Since Git 2.23, the recommended command for this operation is git restore. The checkout command does so many things (switching branches, restoring files, detaching HEAD) that Git introduced restore and switch specifically to make these operations clearer and less error-prone.
The LLM answered the query from memory, and its memory reflects common usage patterns from training data rather than what the documentation recommends today. The answer isn't dramatically wrong. It's subtly wrong in exactly the way that's hard to catch.
Now here's the same question answered by GitQuest, the RAG-powered Git support agent we built, after retrieving relevant chunks from the official Git documentation:
You can discard all the changes you made to a file and restore it to
the last committed state using the following command:
$ git restore path/to/file
This command replaces path/to/file with the contents that it had in
the last commit, effectively discarding all local changes you made
since then.
SOURCE:
[manual] b3a9662b3118d957 | Git User Manual :: Checking out an old
version of a file
Same question, better answer, grounded in the official docs. And critically, the RAG version includes a citation pointing back to the exact documentation chunk it drew from, so you can verify the answer before running anything risky.
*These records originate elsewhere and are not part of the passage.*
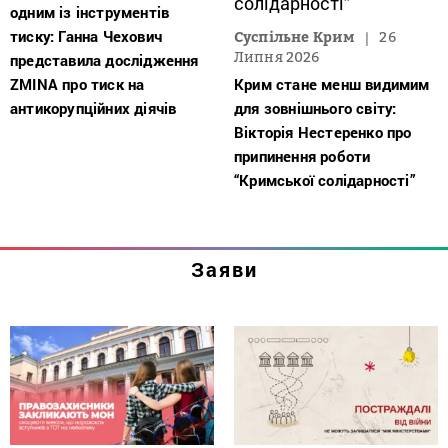
одним із інструментів
тиску: Ганна Чехович
Суспільне Крим
26
Липня 2026
представила дослідження
ZMINA про тиск на
Крим стане менш видимим
антикорупційних діячів
для зовнішнього світу:
Вікторія Нестеренко про
припинення роботи
“Кримської солідарності”
Заяви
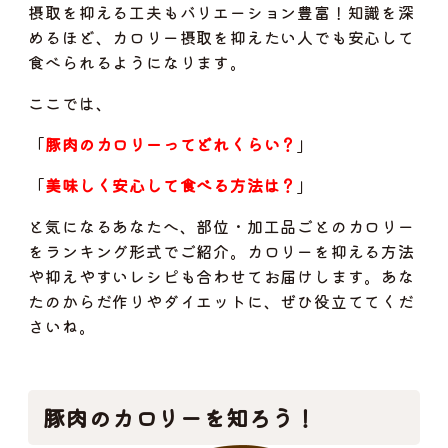
摂取を抑える工夫もバリエーション豊富！知識を深
めるほど、カロリー摂取を抑えたい人でも安心して
食べられるようになります。
ここでは、
「
豚肉のカロリーってどれくらい？
」
「
美味しく安心して食べる方法は？
」
と気になるあなたへ、部位・加工品ごとのカロリー
をランキング形式でご紹介。カロリーを抑える方法
や抑えやすいレシピも合わせてお届けします。あな
たのからだ作りやダイエットに、ぜひ役立ててくだ
さいね。
豚肉のカロリーを知ろう！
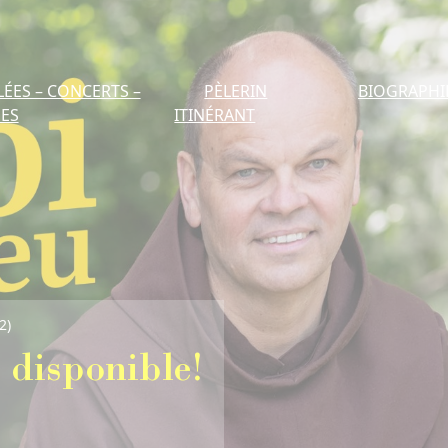
LÉES – CONCERTS –
PÈLERIN
BIOGRAPHI
ES
ITINÉRANT
nible!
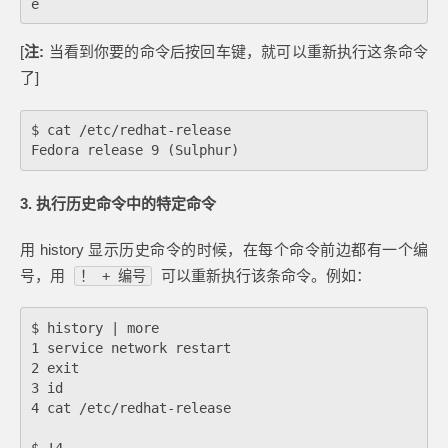
[
注:
当看到你要的命令后按回车键，就可以重新执行这条命令
了]
$ cat /etc/redhat-release

3. 执行历史命令中的特定命令
用 history 显示历史命令的时候，在每个命令前边都有一个编
号，用
可以重新执行该条命令。例如：
！ + 编号
$ history | more

1 service network restart

2 exit

3 id

4 cat /etc/redhat-release

$ !4
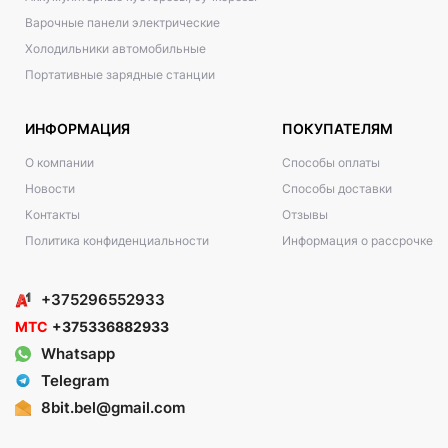
Варочные панели электрические
Холодильники автомобильные
Портативные зарядные станции
ИНФОРМАЦИЯ
ПОКУПАТЕЛЯМ
О компании
Способы оплаты
Новости
Способы доставки
Контакты
Отзывы
Политика конфиденциальности
Информация о рассрочке
+375296552933
МТС
+375336882933
Whatsapp
Telegram
8bit.bel@gmail.com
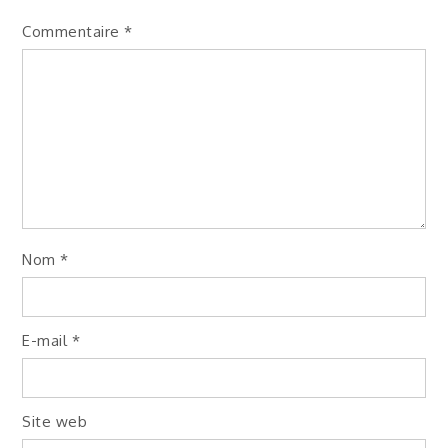
Commentaire
*
Nom
*
E-mail
*
Site web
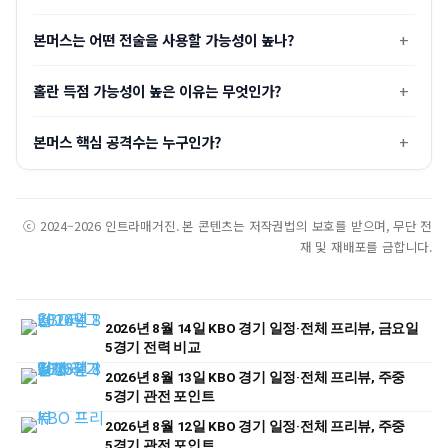
본머스는 어떤 전술을 사용할 가능성이 높나?
홀란 득점 가능성이 높은 이유는 무엇인가?
본머스 핵심 공격수는 누구인가?
ⓒ 2024–2026 인트라매거진. 본 콘텐츠는 저작권법의 보호를 받으며, 무단 전
재 및 재배포를 금합니다.
2026년 8월 14일 KBO 경기 일정·전체 프리뷰, 금요일
5경기 전력 비교
2026년 8월 13일 KBO 경기 일정·전체 프리뷰, 주중
5경기 관전 포인트
2026년 8월 12일 KBO 경기 일정·전체 프리뷰, 주중
5경기 관전 포인트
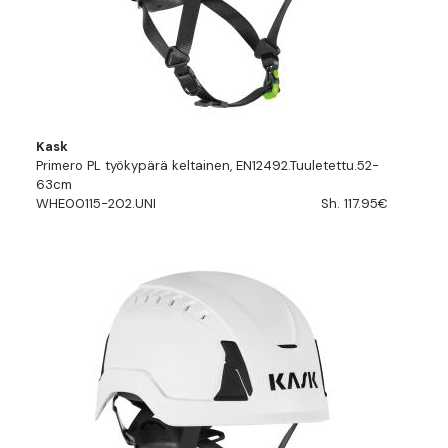
Kask
Primero PL työkypärä keltainen, EN12492.Tuuletettu.52-
63cm
WHE00115-202.UNI
Sh. 117.95€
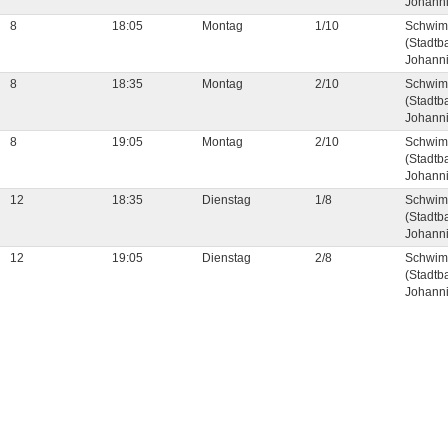
Johanni
8
18:05
Montag
1/10
Schwim
(Stadtb
Johanni
8
18:35
Montag
2/10
Schwim
(Stadtb
Johanni
8
19:05
Montag
2/10
Schwim
(Stadtb
Johanni
12
18:35
Dienstag
1/8
Schwim
(Stadtb
Johanni
12
19:05
Dienstag
2/8
Schwim
(Stadtb
Johanni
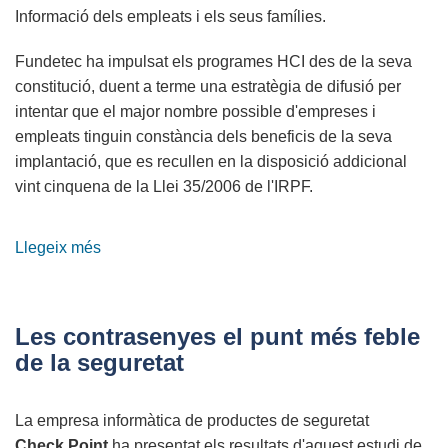
Informació dels empleats i els seus
famílies.
Fundetec ha impulsat els programes HCI des de la seva
constitució, duent a terme una estratègia de difusió per
intentar que el major nombre possible d'empreses i
empleats tinguin constància dels beneficis de la seva
implantació, que es recullen en la disposició addicional
vint cinquena de la Llei
35/2006 de l'IRPF.
Llegeix més
sobre
Hogar
Conectado
a
Les contrasenyes el punt més feble
Internet
de la seguretat
2011
La empresa informàtica de productes de seguretat
Check Point
ha presentat els resultats d'aquest estudi de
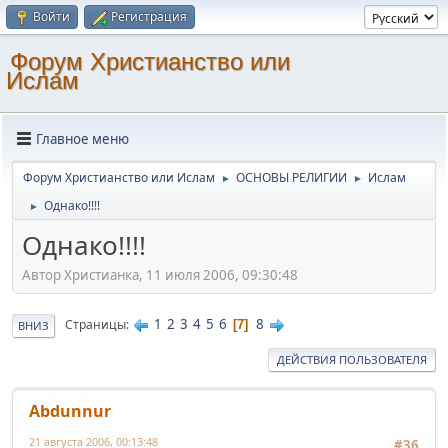
Войти
Регистрация
Форум Христианство или
Ислам
Главное меню
Форум Христианство или Ислам
ОСНОВЫ РЕЛИГИИ
Ислам
►
►
Однако!!!!
►
Однако!!!!
Автор Христианка, 11 июля 2006, 09:30:48
1
2
3
4
5
6
8
Страницы
7
ВНИЗ
ДЕЙСТВИЯ ПОЛЬЗОВАТЕЛЯ
Abdunnur
21 августа 2006, 00:13:48
#36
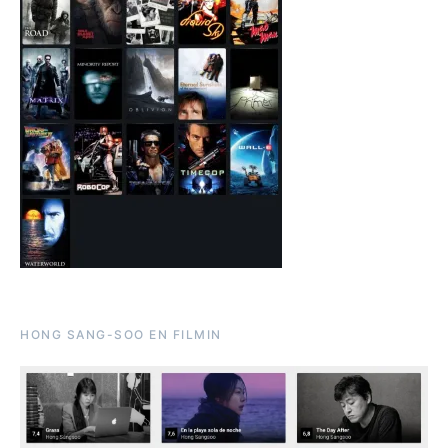
HONG SANG-SOO EN FILMIN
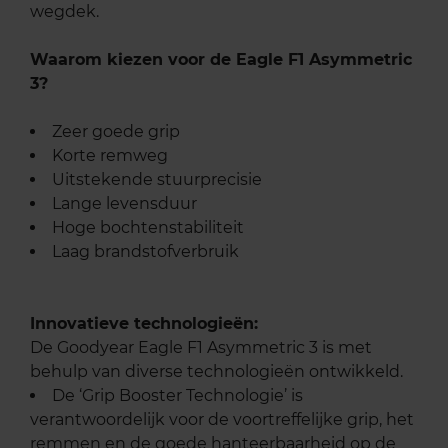
wegdek.
Waarom kiezen voor de Eagle F1 Asymmetric
3?
Zeer goede grip
Korte remweg
Uitstekende stuurprecisie
Lange levensduur
Hoge bochtenstabiliteit
Laag brandstofverbruik
Innovatieve technologieën:
De Goodyear Eagle F1 Asymmetric 3 is met
behulp van diverse technologieën ontwikkeld.
De ‘Grip Booster Technologie’ is
verantwoordelijk voor de voortreffelijke grip, het
remmen en de goede hanteerbaarheid op de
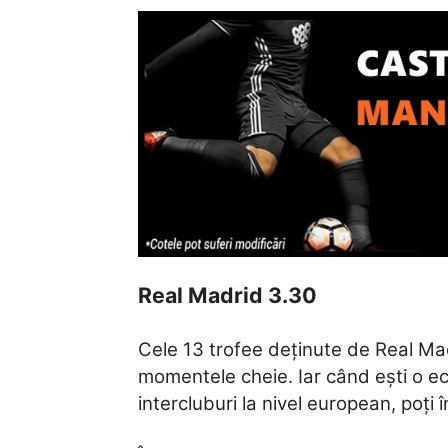
Real Madrid 3.30
Cele 13 trofee deținute de Real Madr
momentele cheie. Iar când ești o ech
intercluburi la nivel european, poți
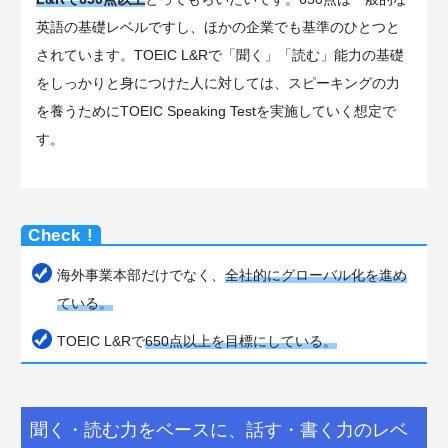
英語の基礎レベルですし、ほかの企業でも基準のひとつと
されています。TOEIC L&Rで「聞く」「読む」能力の基礎
をしっかりと身につけた人に対しては、スピーキングの力
を養うためにTOEIC Speaking Testを実施していく想定で
す。
海外事業本部だけでなく、
全社的にグローバル化を進め
ている。
TOEIC L&Rで
650点以上を目標にしている。
聞く・読む力をベースに、話す・書く力のレベ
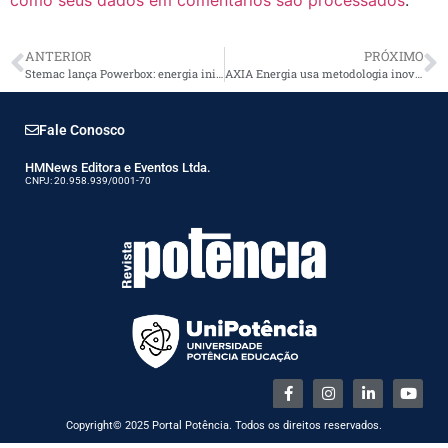
como seus dados em comentários são processados
.
ANTERIOR
PRÓXIMO
Stemac lança Powerbox: energia ininterrupta e segurança para residências
AXIA Energia usa metodologia inovadora para monitorar vegetação na rede de transmissão
Fale Conosco
HMNews Editora e Eventos Ltda.
CNPJ: 20.958.939/0001-70
Copyright© 2025 Portal Potência. Todos os direitos reservados.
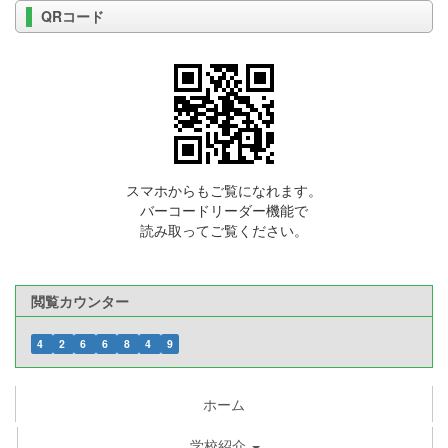
QRコード
スマホからもご覧になれます。
バーコードリーダー機能で
読み取ってご覧ください。
閲覧カウンター
4
2
6
6
8
4
9
ホーム
学校紹介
That's the core value of RAG. Not just a different answer, but a traceable one.
How a RAG pipeline works
Retrieval-Augmented Generation (RAG) gives a language model access to a knowledge base at query time so it can ground its answers in real documentation rather than relying on what it memorized during training.
The result is a system that:
- Answers questions accurately in your specific domain
- Cites its sources so users can verify answers
- Says "I don't know" when the documentation doesn't cover the question
The four-stage pipeline
Every RAG system follows the same basic flow:
- User query. A natural language question comes in. No special formatting required.
- Retrieve. The query gets embedded into a vector and used to search a vector database for the most semantically similar documentation chunks.
- Augment. The retrieved chunks get formatted into a structured context block and injected into the prompt alongside the user's question.
- Generate. The augmented prompt goes to the LLM, which reads the provided documentation and produces a grounded answer with citations.
To make this concrete, we built ours on 334 chunks of official Git documentation drawn from the manpages for 27 core Git commands and chapters from the Git User Manual. Those chunks are pre-embedded and stored in a ChromaDB vector database, ready for querying.
If you want to explore the dataset on your own, you can download it here: Introduction_to_RAG.zip
Building the first pipeline (and watching it hallucinate)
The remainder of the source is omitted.